▶ Your assignment: How many separate lines of the data contain "Historia"? Give the count and nothing else.

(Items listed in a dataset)
---*---

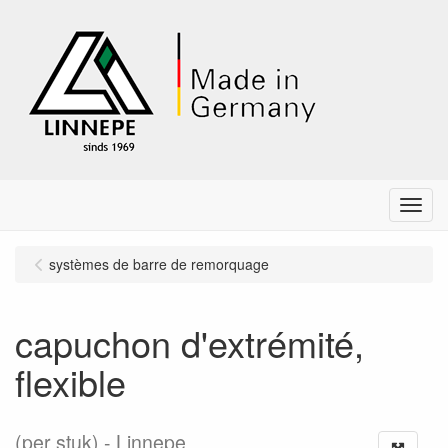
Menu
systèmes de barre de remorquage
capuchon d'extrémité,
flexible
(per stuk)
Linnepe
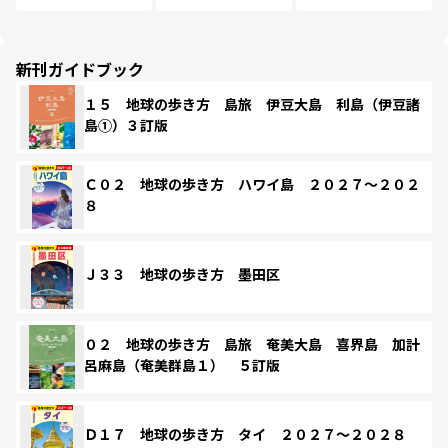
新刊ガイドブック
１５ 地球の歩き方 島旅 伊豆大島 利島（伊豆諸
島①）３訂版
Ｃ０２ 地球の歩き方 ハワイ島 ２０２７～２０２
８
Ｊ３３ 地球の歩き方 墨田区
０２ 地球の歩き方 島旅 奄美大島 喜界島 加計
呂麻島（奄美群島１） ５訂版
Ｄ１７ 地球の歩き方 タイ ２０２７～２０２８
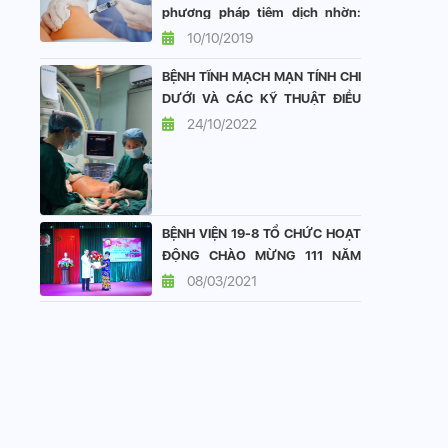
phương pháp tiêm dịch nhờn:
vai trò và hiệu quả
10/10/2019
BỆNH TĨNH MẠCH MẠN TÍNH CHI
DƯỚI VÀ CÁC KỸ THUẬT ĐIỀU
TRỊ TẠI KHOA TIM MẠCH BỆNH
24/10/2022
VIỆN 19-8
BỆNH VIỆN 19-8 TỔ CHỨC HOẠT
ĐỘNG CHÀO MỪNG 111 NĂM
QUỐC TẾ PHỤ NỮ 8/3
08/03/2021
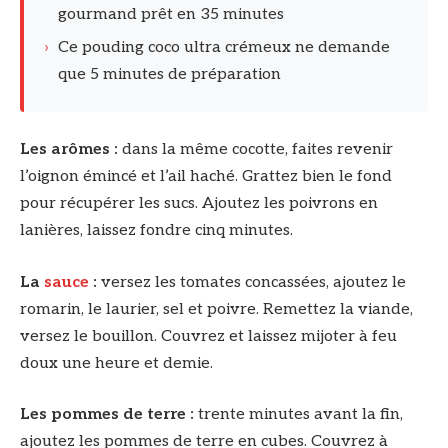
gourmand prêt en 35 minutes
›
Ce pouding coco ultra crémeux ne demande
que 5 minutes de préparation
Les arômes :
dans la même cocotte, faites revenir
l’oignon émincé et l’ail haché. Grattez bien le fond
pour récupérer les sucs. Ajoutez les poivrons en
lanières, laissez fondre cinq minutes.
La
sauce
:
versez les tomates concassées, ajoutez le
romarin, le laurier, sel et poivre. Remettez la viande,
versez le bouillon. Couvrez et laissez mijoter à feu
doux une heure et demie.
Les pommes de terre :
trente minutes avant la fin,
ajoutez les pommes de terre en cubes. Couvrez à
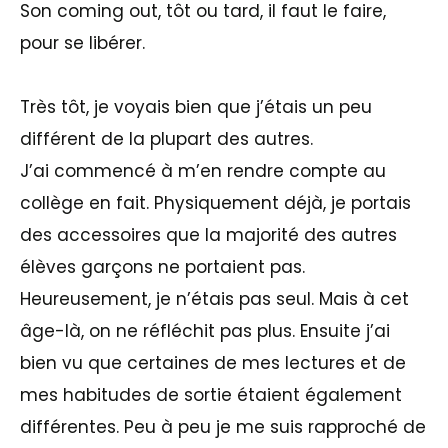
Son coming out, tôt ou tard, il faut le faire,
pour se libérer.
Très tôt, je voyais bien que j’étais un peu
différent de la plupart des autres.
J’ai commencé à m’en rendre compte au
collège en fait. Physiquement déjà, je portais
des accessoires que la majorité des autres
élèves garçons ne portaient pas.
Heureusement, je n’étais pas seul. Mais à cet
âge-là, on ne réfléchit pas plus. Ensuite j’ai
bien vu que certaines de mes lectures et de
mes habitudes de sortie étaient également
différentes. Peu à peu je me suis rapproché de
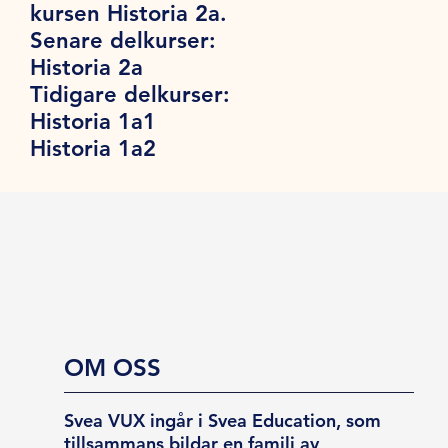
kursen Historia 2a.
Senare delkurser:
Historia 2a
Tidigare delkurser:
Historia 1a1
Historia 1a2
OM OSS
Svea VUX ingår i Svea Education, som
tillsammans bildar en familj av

---*---

▶ Solution for this task: 4